Slide: Data Product MCP Server architecture

Agents Need Enterprise Data —and Governance

AI clients —ChatGPT, Claude, autonomous agent systems —can answer "What is the distance from Earth to the Moon?" without enterprise data. But for meaningful business tasks, they need access to your organization's data: customer data, orders, financials.

To enable this safely, agents need several tools:

Search —discover what data products exist (customer data, orders, etc.).
Evaluate —assess whether the semantics and data models match the question.
Query —from the schema, an AI can automatically write SQL and query the data.
Governance —control which agents have access, verify identity (user context vs. service account), enforce terms of use, apply global policies, and run security checks.

This is exactly the architecture we implement with our Entropy Data MCP Server. An agent asks a business question, the MCP server searches the data marketplace, fetches the data contract with its full metadata, evaluates the schema, requests access, and generates SQL. The data contract —with its terms of use, quality rules, and semantics —becomes the governance layer that makes this safe and controlled.

Live Demo: AI Agent Meets Data Contracts

In the demo, I ask Claude: "Who are our top customers?" The Entropy MCP Server has three tools: search, fetch, and query. Claude extracts a search term, searches the data marketplace, finds matching data products, and fetches the full contract including schema and metadata.

From the schema —fields like "Total Spend" and "Average Order Value" —it automatically generates SQL, queries the data, and returns the answer. All governed through the data contract: access control, terms of use, and data quality guarantees are enforced throughout.

Summary

Data contracts are the missing piece for managing data across teams. They bring the rigor of API specifications to the data world: schema definitions, semantic descriptions, quality rules, terms of use, and service levels —all in a standardized, machine-readable format.

With tools like the Data Contract CLI, the Data Contract Editor, and even Excel templates, the ecosystem is mature enough for adoption today. And as AI agents increasingly need access to enterprise data, data contracts become the essential governance layer that makes this possible —safely and at scale.

If you want to continue the conversation, you can find me on LinkedIn or visit www.entropy-data.com.

Q&A

Selected questions from the audience during the talk.

Q: Can I use the same dataset in different granularities —e.g., aggregated vs. raw? How do I handle variants?

Conceptually, those are different data contracts. Each variant —different granularity, different format —gets its own contract. You can link them or tag them as related, but logically they are separate interfaces with separate guarantees.

Q: Can I use data contracts for operational data exchange between microservices, not just analytical data?

Yes, define the non-functional guarantees —availability, latency, support hours —in the contract. Then the consumer can decide whether those guarantees are sufficient for their operational use case. A web shop would never depend on a system with 99.8% availability without adding an anti-corruption layer or asynchronous decoupling.

Q: How do you formalize terms of use for AI agents?
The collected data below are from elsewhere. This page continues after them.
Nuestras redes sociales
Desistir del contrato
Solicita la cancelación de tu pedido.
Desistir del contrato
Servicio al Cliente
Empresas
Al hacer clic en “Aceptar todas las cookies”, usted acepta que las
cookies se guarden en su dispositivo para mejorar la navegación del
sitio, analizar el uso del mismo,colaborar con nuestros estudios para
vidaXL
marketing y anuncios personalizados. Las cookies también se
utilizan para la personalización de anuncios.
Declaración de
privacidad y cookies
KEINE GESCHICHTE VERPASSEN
Natural language seems too vague for automated enforcement.

Our approach is to keep terms of use in natural language and have a specialized agent interpret them against the query and the prompt. An AI system can evaluate whether "this data may not be used for marketing purposes" applies to a given query. The governance layer —the MCP server implementation —enforces global policies, quotas, and security checks before letting SQL through to the data platform.
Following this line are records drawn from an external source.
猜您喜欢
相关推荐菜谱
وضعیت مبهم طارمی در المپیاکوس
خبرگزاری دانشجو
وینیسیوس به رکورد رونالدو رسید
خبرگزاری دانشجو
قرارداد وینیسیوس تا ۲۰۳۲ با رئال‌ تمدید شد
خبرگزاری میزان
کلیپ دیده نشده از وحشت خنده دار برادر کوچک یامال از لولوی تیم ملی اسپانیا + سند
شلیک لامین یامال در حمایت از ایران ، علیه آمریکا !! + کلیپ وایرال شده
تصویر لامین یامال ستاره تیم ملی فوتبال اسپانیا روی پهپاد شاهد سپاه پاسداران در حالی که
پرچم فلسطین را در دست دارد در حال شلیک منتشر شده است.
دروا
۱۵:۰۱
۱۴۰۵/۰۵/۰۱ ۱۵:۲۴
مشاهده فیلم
Q: When defining quality requirements, how often do you discover that you need to capture additional information in the schema?
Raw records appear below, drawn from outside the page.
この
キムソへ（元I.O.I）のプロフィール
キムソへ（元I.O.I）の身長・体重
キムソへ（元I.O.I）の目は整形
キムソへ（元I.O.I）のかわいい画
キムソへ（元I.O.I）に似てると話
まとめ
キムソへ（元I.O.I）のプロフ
Quite often. When you discuss data models with domain experts, things surface that were hidden. Classic example: status fields where you thought there were only three or four states, but suddenly there is a "partially delivered" state, or error states that break all your assumptions. Status fields and consent filters are particularly tricky. That is exactly why the workshop process is so valuable —it forces these discoveries.